Forty-nine per cent of mothers surveyed reported experiencing discrimination in the workplace. This is unacceptable, and workplaces must do more to prevent discrimination.
Many law firms pay lip-service to paid parental leave and flexible work policies for new parents returning to work. But the hushed reality is that in 2018, female lawyers continue to suffer bias, discrimination and a measurable pay gap for taking time off work to have children.
Christine Clarke rocks sharp grey pants, strappy heels and a neat pink blazer as she rolls a pram up to Fiveways in Paddington to meet me for coffee on a frosty July morning. I beseech the waitress for a large soy cap (Clarke settles for a single-shot piccolo) and become acutely aware of how fresh Clarke appears next to me and the other grey professionals meeting at 9am on a Monday, just after the end of financial year.
You wouldn’t know she’d woken up several times in the night to quiet her six-month-old daughter, Elena. Or that she chose the outfit because, in her experience, creams and pastel colours tend to hide baby spit better than black or white.
“Having Leni has changed my life in so many unexpected ways – one of them being the way I dress!” laughs Clarke.
Clarke, a family lawyer of seven years and a senior associate at boutique Sydney firm Broun Abrahams Burreket, knows better than most how complex raising a family can be. But even she was unprepared for the curveballs motherhood would throw at her after giving birth to Elena in December.
“Nothing ever goes to script,” Clarke says. “I’ve got a huge amount of respect now for working mums, because I understand how flexible and adaptable they need to be to make the whole operation work. You need a contingency plan at all times. At home and in the office.”
Clarke, 33, had only just joined the team at Broun Abrahams Burreket when she discovered she’d also be taking on a demanding role in her personal life: as a first-time mum. She remembers being extremely apprehensive of broaching the subject with the directors at her new firm.
“Learning of the pregnancy when I had just joined this team – to put it as delicately as I can – was not ideal,” Clarke says. “But I have to say the firm was fabulous. It was dealt with in such a sensitive and practical way. The parameters about when I would return to work, for how many days and in what capacity were very loosely constructed.”
The reality for most mothers
In Clarke’s case, it probably helped that five of the six directors were female and also mothers. This is unusual for a firm leadership group in the Australian legal industry, which is dominated by men in a ratio of about three to one at partnership levels, according to July results from the bi-annual Australian Financial Review Law Partnership Survey.
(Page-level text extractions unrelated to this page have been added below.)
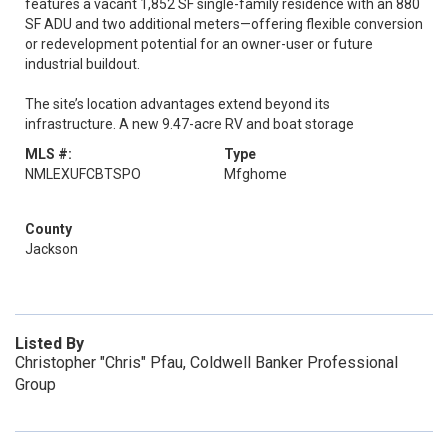
features a vacant 1,852 SF single-family residence with an 880
SF ADU and two additional meters—offering flexible conversion
or redevelopment potential for an owner-user or future
industrial buildout.
The site’s location advantages extend beyond its
infrastructure. A new 9.47-acre RV and boat storage
MLS #:
Type
NMLEXUFCBTSPO
Mfghome
County
Jackson
Listed By
Christopher "Chris" Pfau, Coldwell Banker Professional
Group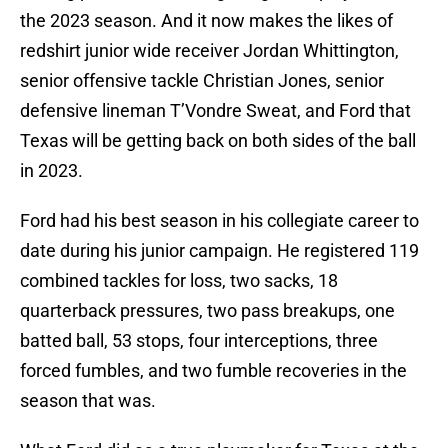
the 2023 season. And it now makes the likes of
redshirt junior wide receiver Jordan Whittington,
senior offensive tackle Christian Jones, senior
defensive lineman T’Vondre Sweat, and Ford that
Texas will be getting back on both sides of the ball
in 2023.
Ford had his best season in his collegiate career to
date during his junior campaign. He registered 119
combined tackles for loss, two sacks, 18
quarterback pressures, two pass breakups, one
batted ball, 53 stops, four interceptions, three
forced fumbles, and two fumble recoveries in the
season that was.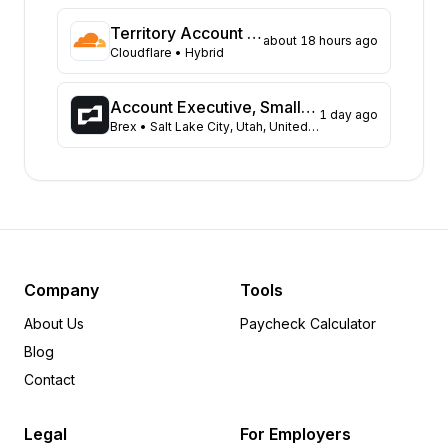
Ohio
60
Massachusetts
49
Territory Account Executive (Based in Melbourne)
about 18 hours ago
Pennsylvania
Cloudflare
• Hybrid
49
North Carolina
48
Wisconsin
45
Account Executive, Small Business
1 day ago
Brex
• Salt Lake City, Utah, United States
Georgia
41
Tennessee
34
Michigan
32
Missouri
26
Kentucky
24
Minnesota
24
New Jersey
24
Company
Tools
Washington
24
About Us
Paycheck Calculator
Louisiana
20
Blog
South Carolina
19
Contact
Oregon
18
Arizona
15
Legal
For Employers
Alabama
14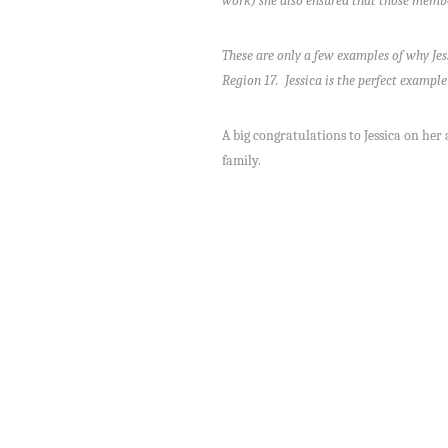
work) she also ensured that those membe
These are only a few examples of why Jes
Region 17. Jessica is the perfect examp
A big congratulations to Jessica on her
family.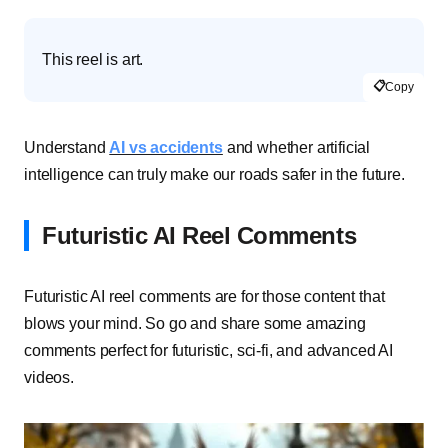
This reel is art.
📋
Copy
Understand
AI vs accidents
and whether artificial
intelligence can truly make our roads safer in the future.
Futuristic AI Reel Comments
Futuristic AI reel comments are for those content that
blows your mind. So go and share some amazing
comments perfect for futuristic, sci-fi, and advanced AI
videos.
Clarke admits her fears surrounding the pregnancy and taking leave stemmed from stories she’d heard from female friends working in law, many of whom were not so lucky.
“They [Clarke’s friends] were forced to return to work before they, or their children, were ready, and then adhere to rigid and proscriptive work days,” says Clarke. “They would be met with hostility if they had to go into the office a little later or leave a little earlier. Those who worked from home on certain days were fighting perceptions that they wouldn’t get as much work done at home as in the office.”
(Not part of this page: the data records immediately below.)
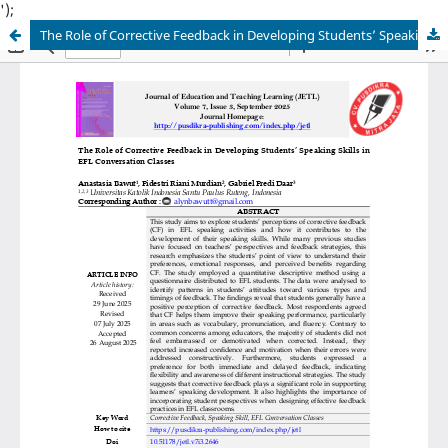
');
The Role of Corrective Feedback in Developing Students’ Speaking Skills in EFL Conversation Classes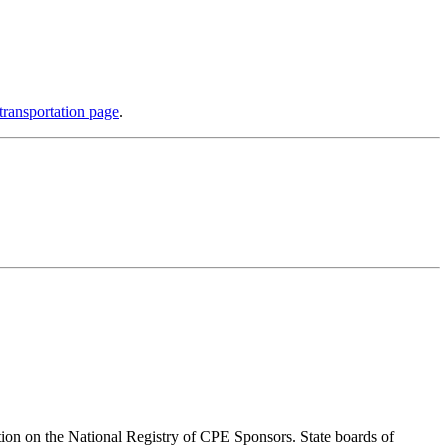
ransportation page
.
ion on the National Registry of CPE Sponsors. State boards of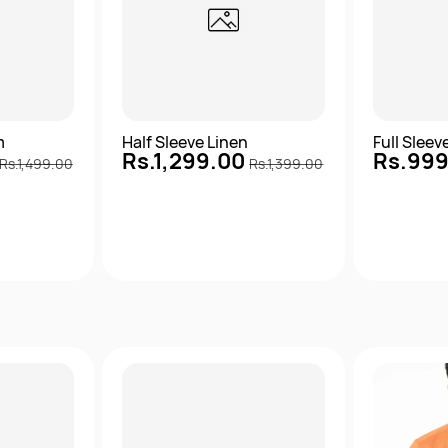
m
Half Sleeve Linen
Full Slee
Rs.1,299.00
Rs.99
Rs.1,499.00
Rs.1,399.00
View
Quick View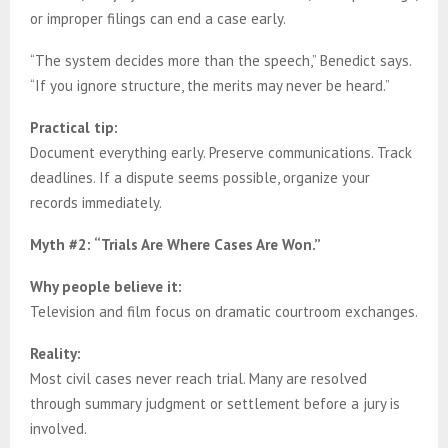
or improper filings can end a case early.
“The system decides more than the speech,” Benedict says.
“If you ignore structure, the merits may never be heard.”
Practical tip:
Document everything early. Preserve communications. Track
deadlines. If a dispute seems possible, organize your
records immediately.
Myth #2: “Trials Are Where Cases Are Won.”
Why people believe it:
Television and film focus on dramatic courtroom exchanges.
Reality:
Most civil cases never reach trial. Many are resolved
through summary judgment or settlement before a jury is
involved.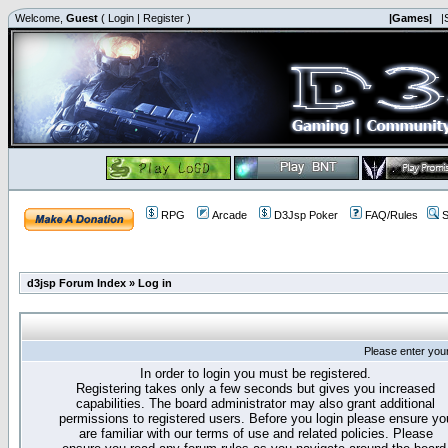
Welcome,
Guest
(
Login
|
Register
)
|Games|
|
RPG
Arcade
D3Jsp Poker
FAQ/Rules
S
d3jsp Forum Index
»
Log in
Please enter you
In order to login you must be registered.
Registering takes only a few seconds but gives you increased
capabilities. The board administrator may also grant additional
permissions to registered users. Before you login please ensure yo
are familiar with our terms of use and related policies. Please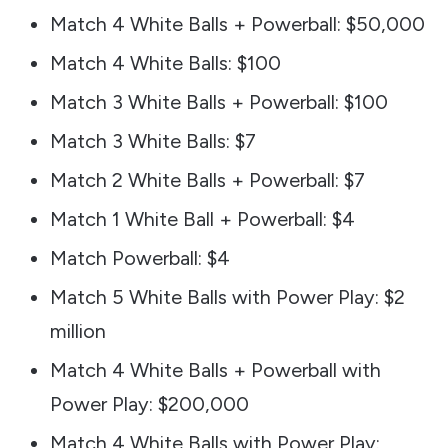
Match 4 White Balls + Powerball: $50,000
Match 4 White Balls: $100
Match 3 White Balls + Powerball: $100
Match 3 White Balls: $7
Match 2 White Balls + Powerball: $7
Match 1 White Ball + Powerball: $4
Match Powerball: $4
Match 5 White Balls with Power Play: $2
million
Match 4 White Balls + Powerball with
Power Play: $200,000
Match 4 White Balls with Power Play: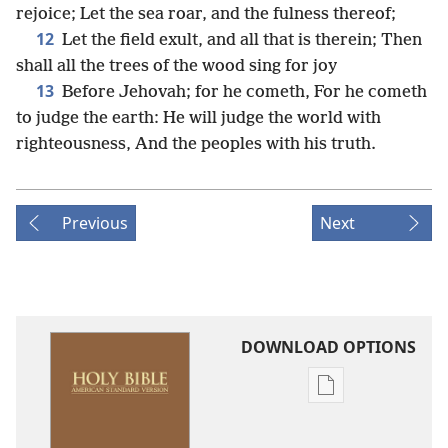
rejoice; Let the sea roar, and the fulness thereof;
12
Let the field exult, and all that is therein; Then
shall all the trees of the wood sing for joy
13
Before Jehovah; for he cometh, For he cometh
to judge the earth: He will judge the world with
righteousness, And the peoples with his truth.
Previous
Next
DOWNLOAD OPTIONS
Publication
download
options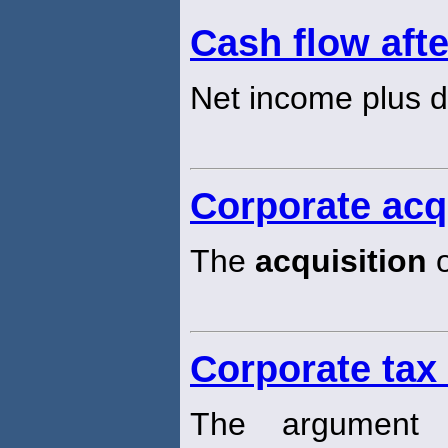
Cash flow afte
Net income plus d
Corporate acq
The
acquisition
o
Corporate tax
The argument 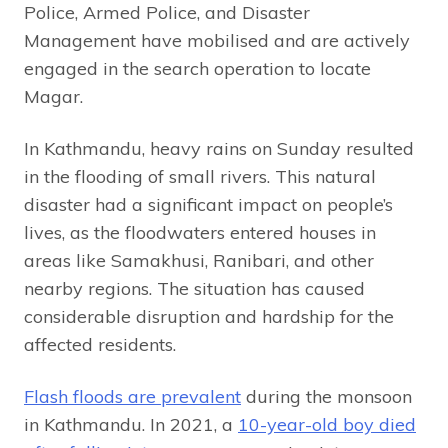
Police, Armed Police, and Disaster
Management have mobilised and are actively
engaged in the search operation to locate
Magar.
In Kathmandu, heavy rains on Sunday resulted
in the flooding of small rivers. This natural
disaster had a significant impact on people’s
lives, as the floodwaters entered houses in
areas like Samakhusi, Ranibari, and other
nearby regions. The situation has caused
considerable disruption and hardship for the
affected residents.
Flash floods are prevalent
during the monsoon
in Kathmandu. In 2021, a
10-year-old boy died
When I question the realities of flexible work at a networking event among female lawyers, other women are far more disparaging than Clarke about ingrained firm attitudes to parenting.
“It’s all just lip-service,” says a senior female lawyer from one of Australia’s top-tier firms. “A few of my colleagues and I have a name for that whole false flexibility rhetoric: we call it ‘The Sports’. The big firms will throw a lunchtime sports team together and encourage you to join in, then act like that is ‘balance’ and you should be able to stay in the office working late afterwards, regardless whether you have a family.”
The maternity leave story seems to be a common one: high-performing female lawyers almost at the peak of their careers take some time off to have a child, then return to work part-time or flexibly, with the promise that they will receive the same quality work and continue to be exposed to the important clients. Many of them are senior associates eyeing off a partnership carrot being dangled in front of them. But Sydney lawyer and single mother-of-two Zoe Bojanac says the reality of returning to work is starkly different.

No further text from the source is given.